START DATA FOR REVIEW

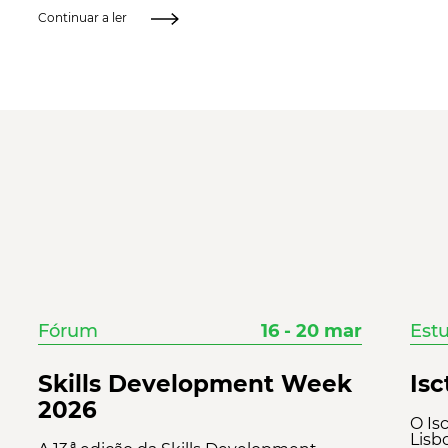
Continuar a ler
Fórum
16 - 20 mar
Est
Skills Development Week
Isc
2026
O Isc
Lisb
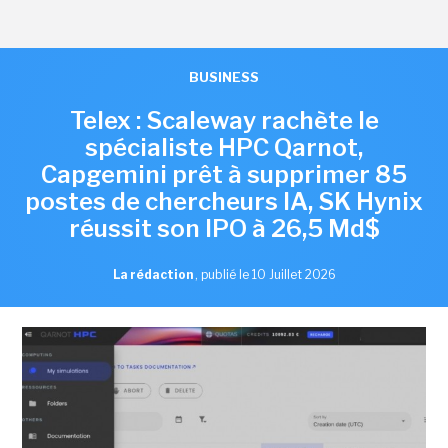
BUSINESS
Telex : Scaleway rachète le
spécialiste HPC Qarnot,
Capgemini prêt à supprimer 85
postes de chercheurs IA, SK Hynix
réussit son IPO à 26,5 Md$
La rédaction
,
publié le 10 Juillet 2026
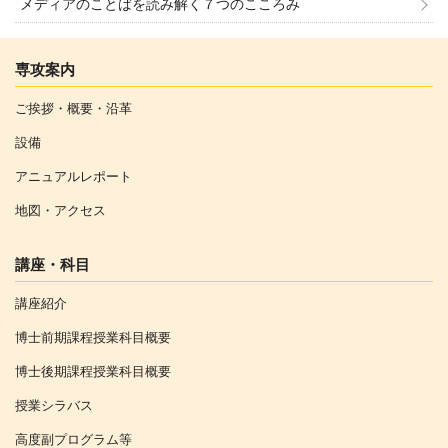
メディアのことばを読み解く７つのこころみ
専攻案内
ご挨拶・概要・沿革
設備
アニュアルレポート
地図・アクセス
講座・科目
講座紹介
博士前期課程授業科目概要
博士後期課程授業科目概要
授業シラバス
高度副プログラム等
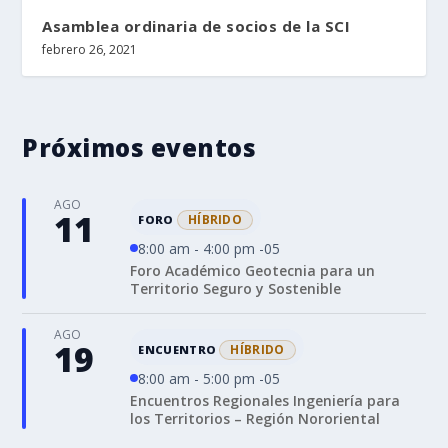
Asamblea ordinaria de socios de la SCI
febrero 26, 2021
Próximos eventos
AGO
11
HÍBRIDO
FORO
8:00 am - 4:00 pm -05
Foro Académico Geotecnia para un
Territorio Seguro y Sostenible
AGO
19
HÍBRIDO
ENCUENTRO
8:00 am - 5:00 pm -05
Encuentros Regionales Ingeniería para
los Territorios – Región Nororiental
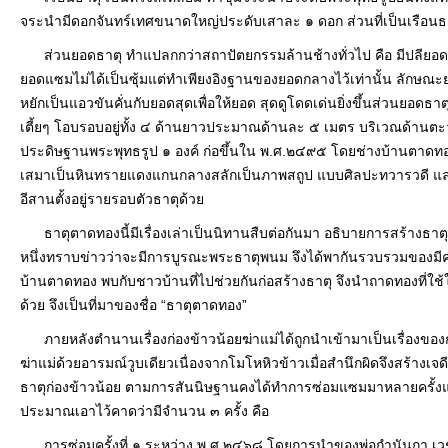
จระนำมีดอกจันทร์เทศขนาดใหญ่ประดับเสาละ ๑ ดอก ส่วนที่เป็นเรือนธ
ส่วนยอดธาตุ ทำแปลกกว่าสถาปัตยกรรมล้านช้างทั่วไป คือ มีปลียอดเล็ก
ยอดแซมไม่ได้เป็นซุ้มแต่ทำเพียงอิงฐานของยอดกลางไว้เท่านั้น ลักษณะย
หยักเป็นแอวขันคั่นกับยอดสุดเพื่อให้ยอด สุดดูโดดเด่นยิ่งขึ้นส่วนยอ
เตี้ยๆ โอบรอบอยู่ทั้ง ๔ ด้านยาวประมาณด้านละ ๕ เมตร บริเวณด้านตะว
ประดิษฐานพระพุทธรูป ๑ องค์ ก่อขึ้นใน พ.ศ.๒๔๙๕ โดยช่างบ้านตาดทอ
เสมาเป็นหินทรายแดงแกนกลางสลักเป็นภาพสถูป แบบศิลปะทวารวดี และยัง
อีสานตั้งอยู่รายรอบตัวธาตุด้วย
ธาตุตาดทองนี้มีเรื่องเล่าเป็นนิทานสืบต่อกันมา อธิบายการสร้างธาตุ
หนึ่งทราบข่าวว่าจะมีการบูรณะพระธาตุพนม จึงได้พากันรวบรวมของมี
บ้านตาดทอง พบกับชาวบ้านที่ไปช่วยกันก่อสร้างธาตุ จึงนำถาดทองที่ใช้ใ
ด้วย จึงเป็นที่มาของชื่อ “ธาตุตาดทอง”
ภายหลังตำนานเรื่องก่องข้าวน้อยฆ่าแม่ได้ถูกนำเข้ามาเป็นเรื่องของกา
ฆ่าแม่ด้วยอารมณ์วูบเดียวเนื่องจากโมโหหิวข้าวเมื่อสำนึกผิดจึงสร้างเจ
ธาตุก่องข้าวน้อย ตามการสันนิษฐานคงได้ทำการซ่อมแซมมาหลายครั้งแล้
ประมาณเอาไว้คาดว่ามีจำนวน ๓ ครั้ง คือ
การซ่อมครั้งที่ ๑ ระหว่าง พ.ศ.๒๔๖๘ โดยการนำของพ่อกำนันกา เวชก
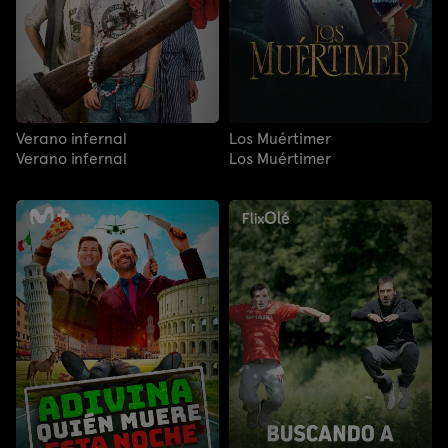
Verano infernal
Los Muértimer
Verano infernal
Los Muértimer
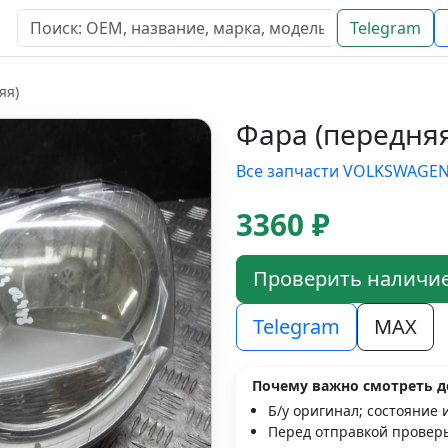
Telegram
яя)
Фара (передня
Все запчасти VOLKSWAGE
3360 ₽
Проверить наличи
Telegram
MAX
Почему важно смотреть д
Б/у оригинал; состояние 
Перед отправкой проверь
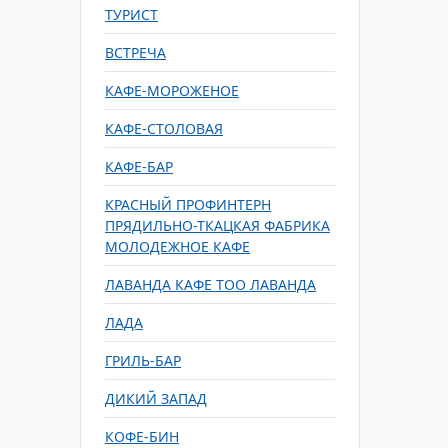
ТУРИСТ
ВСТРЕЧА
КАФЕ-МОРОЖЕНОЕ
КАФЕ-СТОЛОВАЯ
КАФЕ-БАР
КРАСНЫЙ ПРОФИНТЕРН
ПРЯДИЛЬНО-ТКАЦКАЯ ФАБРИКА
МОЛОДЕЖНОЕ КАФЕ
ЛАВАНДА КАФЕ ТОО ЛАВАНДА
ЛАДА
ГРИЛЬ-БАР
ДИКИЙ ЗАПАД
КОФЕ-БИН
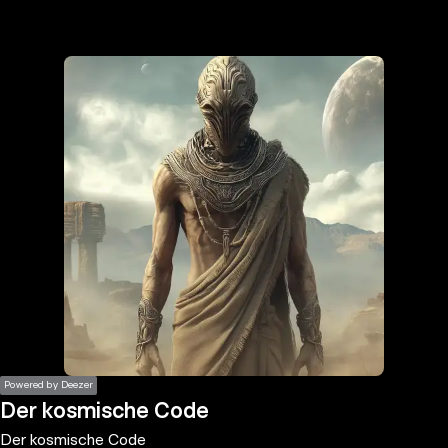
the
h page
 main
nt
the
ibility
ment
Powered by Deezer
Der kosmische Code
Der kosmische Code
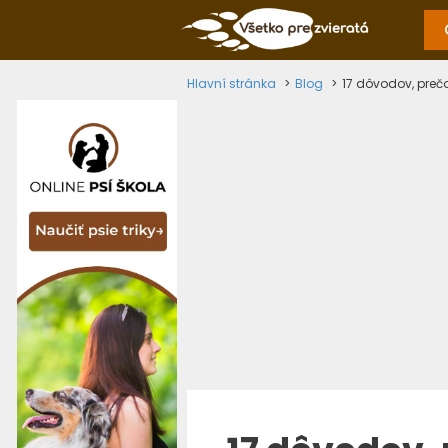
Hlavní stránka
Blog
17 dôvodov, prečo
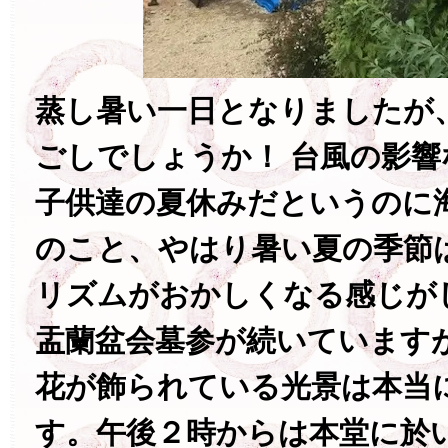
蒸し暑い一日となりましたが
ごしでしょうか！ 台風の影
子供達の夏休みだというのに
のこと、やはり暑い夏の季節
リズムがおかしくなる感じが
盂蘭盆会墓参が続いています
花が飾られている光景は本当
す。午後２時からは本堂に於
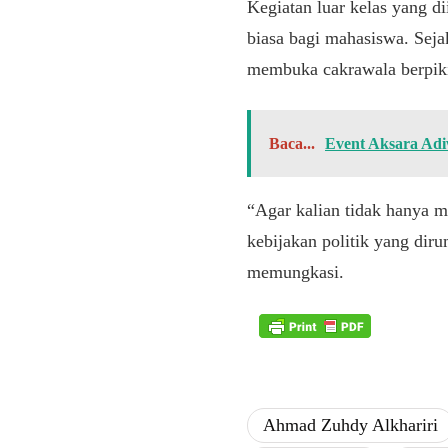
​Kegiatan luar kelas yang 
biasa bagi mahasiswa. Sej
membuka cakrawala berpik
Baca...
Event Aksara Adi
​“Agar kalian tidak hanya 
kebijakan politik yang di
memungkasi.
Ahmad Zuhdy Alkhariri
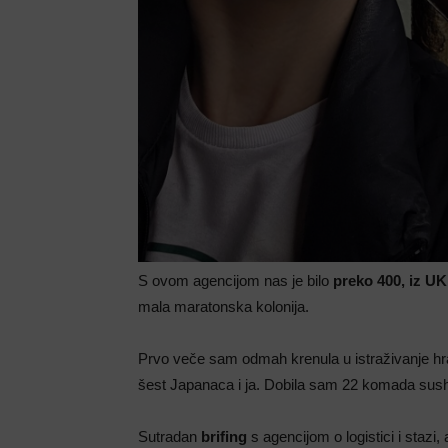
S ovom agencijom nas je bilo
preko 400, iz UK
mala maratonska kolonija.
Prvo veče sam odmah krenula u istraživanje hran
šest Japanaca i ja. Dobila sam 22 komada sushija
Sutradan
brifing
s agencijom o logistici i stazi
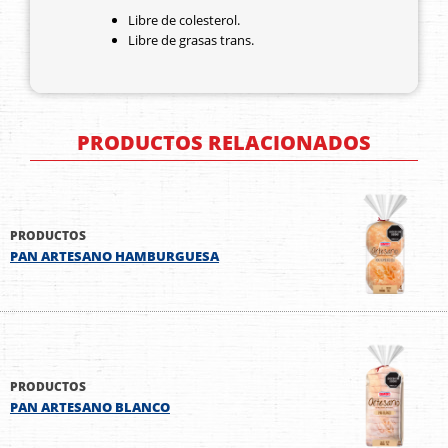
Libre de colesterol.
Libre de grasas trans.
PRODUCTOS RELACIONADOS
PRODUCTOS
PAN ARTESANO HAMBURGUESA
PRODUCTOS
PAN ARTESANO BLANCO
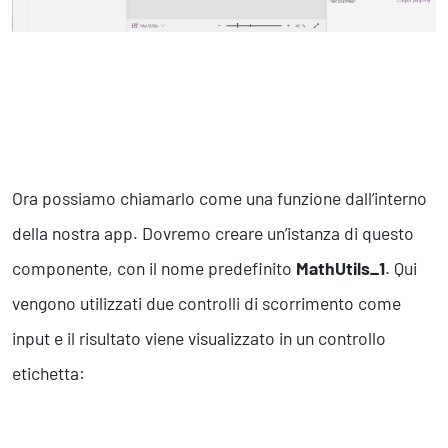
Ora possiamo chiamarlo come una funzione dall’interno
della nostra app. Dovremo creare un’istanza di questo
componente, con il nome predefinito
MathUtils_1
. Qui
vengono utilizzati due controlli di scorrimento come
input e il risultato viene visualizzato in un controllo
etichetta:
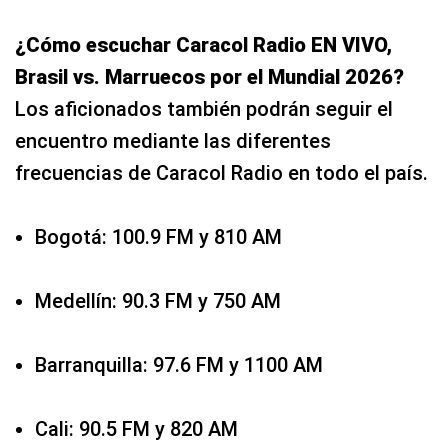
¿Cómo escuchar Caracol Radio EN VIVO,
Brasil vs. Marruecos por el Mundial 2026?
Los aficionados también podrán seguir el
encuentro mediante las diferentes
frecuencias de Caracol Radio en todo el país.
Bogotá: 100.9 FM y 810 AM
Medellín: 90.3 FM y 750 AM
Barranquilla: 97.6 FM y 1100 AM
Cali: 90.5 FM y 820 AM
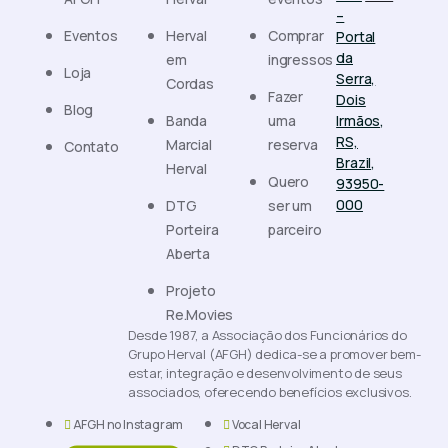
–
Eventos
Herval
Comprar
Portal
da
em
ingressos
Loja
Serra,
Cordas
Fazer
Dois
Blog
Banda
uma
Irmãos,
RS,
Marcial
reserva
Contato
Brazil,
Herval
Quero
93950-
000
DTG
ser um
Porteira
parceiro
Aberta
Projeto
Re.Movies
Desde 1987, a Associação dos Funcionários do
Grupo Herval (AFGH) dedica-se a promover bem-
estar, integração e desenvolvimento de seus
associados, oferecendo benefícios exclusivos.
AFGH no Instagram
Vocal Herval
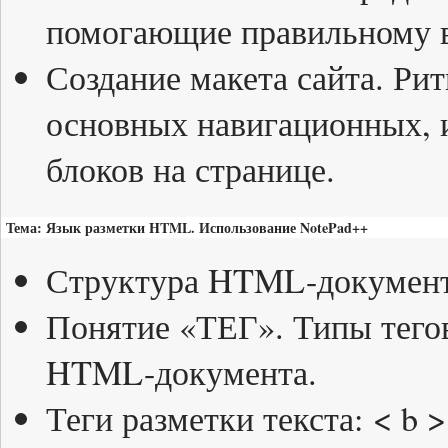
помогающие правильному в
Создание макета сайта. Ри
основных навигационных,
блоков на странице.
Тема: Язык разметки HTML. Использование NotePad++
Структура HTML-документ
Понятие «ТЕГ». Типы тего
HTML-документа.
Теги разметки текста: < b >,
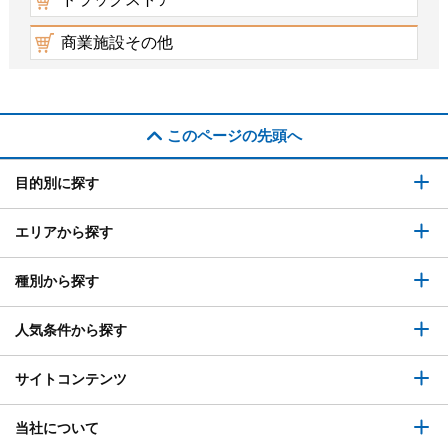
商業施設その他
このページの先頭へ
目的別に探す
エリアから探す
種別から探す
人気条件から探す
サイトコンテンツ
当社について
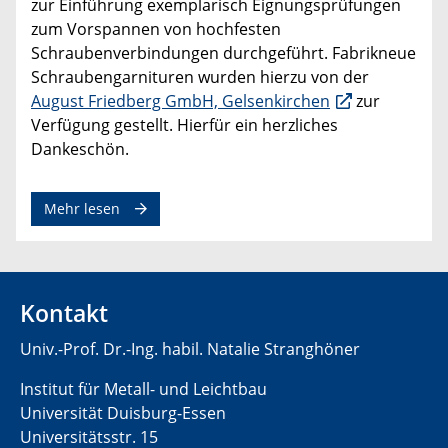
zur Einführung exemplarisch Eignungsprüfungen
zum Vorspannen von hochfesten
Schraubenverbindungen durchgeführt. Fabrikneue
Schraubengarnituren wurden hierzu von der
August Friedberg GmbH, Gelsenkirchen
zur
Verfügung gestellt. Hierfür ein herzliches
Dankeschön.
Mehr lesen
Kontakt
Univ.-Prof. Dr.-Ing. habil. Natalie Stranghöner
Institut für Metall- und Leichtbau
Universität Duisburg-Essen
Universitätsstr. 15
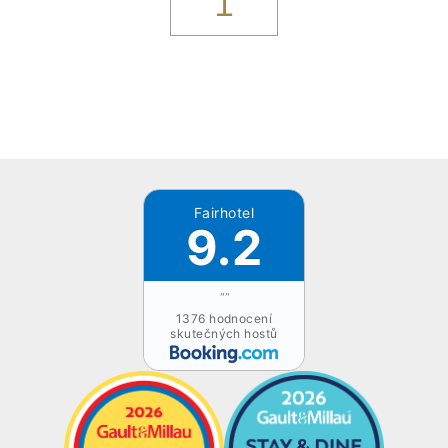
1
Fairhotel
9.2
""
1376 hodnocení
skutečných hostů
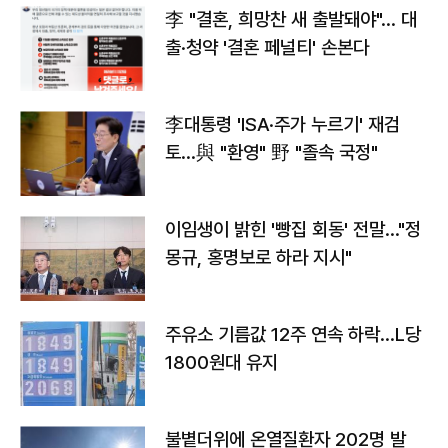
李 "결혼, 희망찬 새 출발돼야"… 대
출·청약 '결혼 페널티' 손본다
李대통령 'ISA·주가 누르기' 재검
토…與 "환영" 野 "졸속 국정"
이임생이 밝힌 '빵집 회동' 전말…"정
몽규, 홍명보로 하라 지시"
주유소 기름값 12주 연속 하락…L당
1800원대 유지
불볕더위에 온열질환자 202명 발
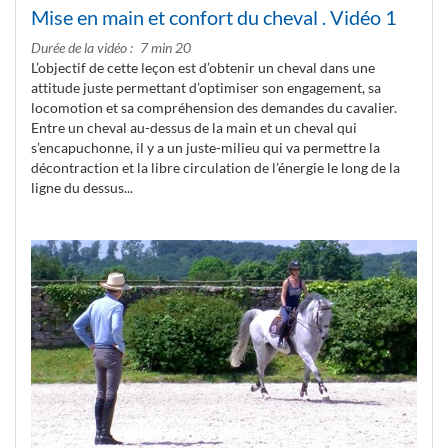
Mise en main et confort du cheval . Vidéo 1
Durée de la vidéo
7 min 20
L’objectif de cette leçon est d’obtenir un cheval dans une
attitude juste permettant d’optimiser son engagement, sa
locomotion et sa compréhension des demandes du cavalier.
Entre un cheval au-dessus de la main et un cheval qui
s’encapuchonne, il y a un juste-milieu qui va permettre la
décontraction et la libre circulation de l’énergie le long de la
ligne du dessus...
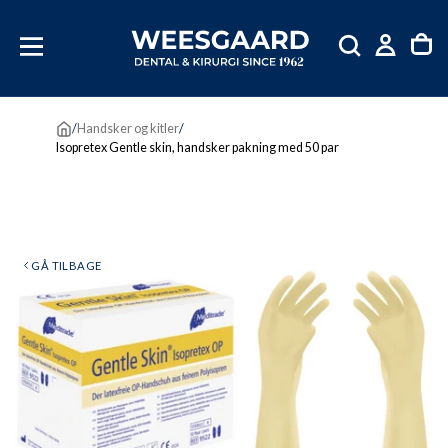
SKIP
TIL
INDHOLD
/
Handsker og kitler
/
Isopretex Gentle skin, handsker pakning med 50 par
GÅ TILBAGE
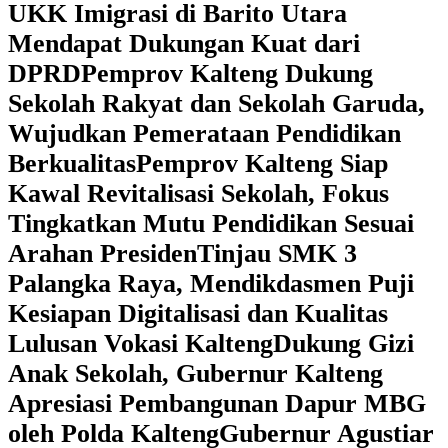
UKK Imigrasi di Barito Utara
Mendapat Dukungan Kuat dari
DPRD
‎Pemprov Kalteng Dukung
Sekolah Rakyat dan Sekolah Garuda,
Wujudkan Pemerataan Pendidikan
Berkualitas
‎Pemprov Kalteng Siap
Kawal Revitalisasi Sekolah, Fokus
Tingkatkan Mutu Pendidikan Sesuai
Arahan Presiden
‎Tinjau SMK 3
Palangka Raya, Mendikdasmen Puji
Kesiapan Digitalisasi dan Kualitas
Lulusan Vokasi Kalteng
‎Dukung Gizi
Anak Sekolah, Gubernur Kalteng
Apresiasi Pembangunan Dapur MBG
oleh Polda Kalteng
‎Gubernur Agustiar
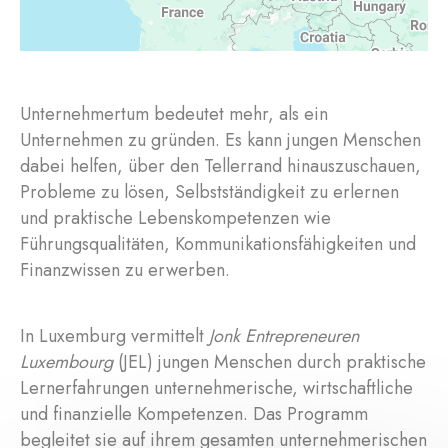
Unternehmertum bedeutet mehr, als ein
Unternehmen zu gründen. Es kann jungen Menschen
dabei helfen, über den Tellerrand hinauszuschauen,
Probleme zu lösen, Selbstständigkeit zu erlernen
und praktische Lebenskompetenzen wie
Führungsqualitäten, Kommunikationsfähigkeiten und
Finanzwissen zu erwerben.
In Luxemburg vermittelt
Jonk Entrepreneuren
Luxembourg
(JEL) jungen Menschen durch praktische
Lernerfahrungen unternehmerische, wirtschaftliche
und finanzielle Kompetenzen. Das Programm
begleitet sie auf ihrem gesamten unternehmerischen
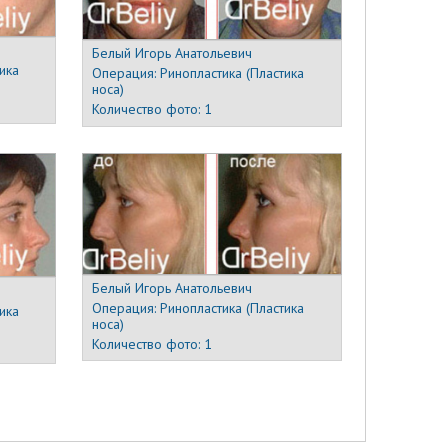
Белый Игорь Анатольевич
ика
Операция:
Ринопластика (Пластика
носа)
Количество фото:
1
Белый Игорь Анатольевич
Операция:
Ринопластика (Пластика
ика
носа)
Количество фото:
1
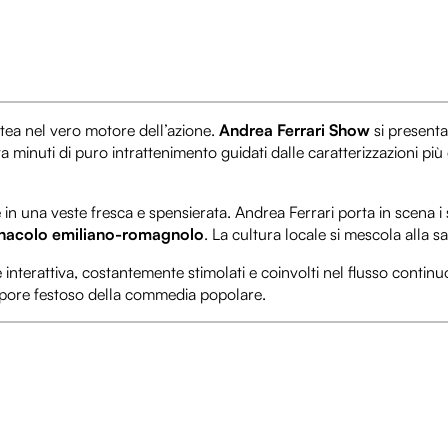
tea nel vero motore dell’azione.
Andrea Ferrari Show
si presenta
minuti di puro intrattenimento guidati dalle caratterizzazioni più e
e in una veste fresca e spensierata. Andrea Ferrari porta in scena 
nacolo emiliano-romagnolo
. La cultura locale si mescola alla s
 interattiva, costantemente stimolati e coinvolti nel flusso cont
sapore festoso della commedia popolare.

END DATA FOR REVIEW

• [EXERCISE INSTRUCTIONS]:
Working from the data above, extract solely the lines from the one containing "ยอดแซมไม่ได้เป" through the one containing "อีสานตั้งอยู่รายรอบตัวธาตุด้วย", exactly as they appear, both included.

• [RESULT FOR THIS EXERCISE]:
ยอดแซมไม่ได้เป็นซุ้มแต่ทำเพียงอิงฐานของยอดกลางไว้เท่านั้น ลักษณะย
หยักเป็นแอวขันคั่นกับยอดสุดเพื่อให้ยอด สุดดูโดดเด่นยิ่งขึ้นส่วนยอ
เตี้ยๆ โอบรอบอยู่ทั้ง ๔ ด้านยาวประมาณด้านละ ๕ เมตร บริเวณด้านตะว
ประดิษฐานพระพุทธรูป ๑ องค์ ก่อขึ้นใน พ.ศ.๒๔๙๕ โดยช่างบ้านตาดทอ
เสมาเป็นหินทรายแดงแกนกลางสลักเป็นภาพสถูป แบบศิลปะทวารวดี และยัง
อีสานตั้งอยู่รายรอบตัวธาตุด้วย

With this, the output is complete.